Golnaz Vahedi, Ph.D.

Our lab demonstrated for the first time that a transcription factor called TCF-1 has an exceptional property to unwrap DNA from nucleosomes and create open chromatin, establishing the epigenetic identity of T cells (Johnson et al., Immunity, 2018). Strikingly, we found that the ectopic expression of TCF-1 in fibroblasts can unwrap DNA from nucleosomes even at stretches with the most refractory chromatin states, leading to gene expression. Most recently, we extended the role of this transcription factor to the three-dimensional (3D) genome organization (Wang et al, Nature Immunology, 2022). Using high-resolution molecular and optical mapping of the 3D genome, we found that TCF-1 is linked to changes in the structure of topologically associating domains in T cell progenitors that lead to interactions between previously insulated regulatory elements and target genes at late stages of T cell development. To the best of our knowledge, this is the first report describing the role of a transcription factor in dismantling topologically associating domains during a developmental trajectory. Whether other lineage-determining transcription factors act in a way similar to TCF-1 to enable interactions between regulatory elements and the genes required for various developmental pathways remains to be studied. Our ongoing focus on this transcription factor aims to elucidate the precise epigenetic mechanisms through which TCF-1 interacts with chromatin remodeling enzymes and the specific domain of this protein which is required to unwrap DNA from nucleosomes and bend DNA for genome folding, thus leading to a highly orchestrated cascade of gene expression events that drive T cell development and function. 

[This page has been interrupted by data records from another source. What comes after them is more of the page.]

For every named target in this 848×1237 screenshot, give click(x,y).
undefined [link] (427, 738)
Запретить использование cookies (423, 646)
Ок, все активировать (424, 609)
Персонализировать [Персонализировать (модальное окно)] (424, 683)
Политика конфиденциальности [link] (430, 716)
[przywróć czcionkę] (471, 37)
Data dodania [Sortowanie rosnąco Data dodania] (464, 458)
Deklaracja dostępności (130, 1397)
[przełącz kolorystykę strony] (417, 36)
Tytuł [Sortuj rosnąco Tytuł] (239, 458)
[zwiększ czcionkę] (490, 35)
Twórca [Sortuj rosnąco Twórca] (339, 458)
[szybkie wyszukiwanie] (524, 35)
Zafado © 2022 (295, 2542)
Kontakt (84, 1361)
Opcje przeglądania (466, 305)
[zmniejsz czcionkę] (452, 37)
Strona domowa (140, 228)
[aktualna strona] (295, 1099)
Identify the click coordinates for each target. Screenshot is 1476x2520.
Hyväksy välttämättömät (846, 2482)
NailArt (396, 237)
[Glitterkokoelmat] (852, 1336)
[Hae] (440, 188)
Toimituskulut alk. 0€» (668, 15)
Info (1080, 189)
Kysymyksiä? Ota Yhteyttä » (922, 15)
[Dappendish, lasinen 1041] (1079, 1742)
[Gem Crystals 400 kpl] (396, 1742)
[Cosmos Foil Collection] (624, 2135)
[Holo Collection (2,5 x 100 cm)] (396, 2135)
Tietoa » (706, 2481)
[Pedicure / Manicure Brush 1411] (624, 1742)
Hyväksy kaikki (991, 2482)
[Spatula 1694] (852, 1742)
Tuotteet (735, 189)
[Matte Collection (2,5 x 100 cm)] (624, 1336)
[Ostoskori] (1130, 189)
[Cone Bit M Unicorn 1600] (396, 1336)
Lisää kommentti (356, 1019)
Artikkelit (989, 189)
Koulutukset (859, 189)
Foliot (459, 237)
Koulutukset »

Although the main function of T cells is to protect us from infectious agents, many medically important diseases are associated with abnormal T cell responses directed against proteins produced by our own body’s tissues. This broad category of immune-mediated diseases is referred to as autoimmune disorders and includes diseases such as type 1 diabetes (T1D), inflammatory bowel disease, rheumatoid arthritis, and multiple sclerosis. In the case of T1D, interactions between T lymphocytes and insulin-producing beta cells lead to loss of beta-cell mass and a dependence on exogenous insulin administration for survival. As a drastic departure from the status quo, our laboratory discovered misfolding of DNA at megabase-pair diabetes-susceptibility regions, leading to reorganization of large transcriptionally coordinated regions in a mouse model of T1D as a result of sequence variation associated with diabetes development (Fasolino and Goldman et al, Immunity, 2020). Remarkably, we demonstrated the relevance of these findings to human T1D, thanks to our team efforts in the Human Pancreas Analysis Program (HPAP) at the University of Pennsylvania. Our ongoing work built on transcriptional profiling of beta cells in human T1D (Fasolino, et al, Nature Metabolism, 2022), assessing if and how the genome is misfolded in primary immune cells from pancreatic tissues of individuals with T1D, will not only enable us to devise molecular and optical strategies to detect T1D at critical time points where interventions can delay progression to clinical diagnosis, but is also key for understanding the molecular etiology of this disease. Due to the unprecedented opportunity to work with primary immune cells in pancreatic tissues of more than 100 human organ donors and our ability to work with the mouse model of T1D, our laboratory is at an exemplary position to describe the cause and effect relationships between genetics, nuclear architecture, and gene regulation in T1D.

To achieve our lab’s central goal, which is to better understand the chromatin biology of T cells in health and disease, we also innovate computational techniques to fully understand the complexity of multidimensional epigenomic datasets in T cells. We devised a computational workflow to rigorously detect architectural stripes using computer vision (Yoon, et al, Nature Communications, 2022).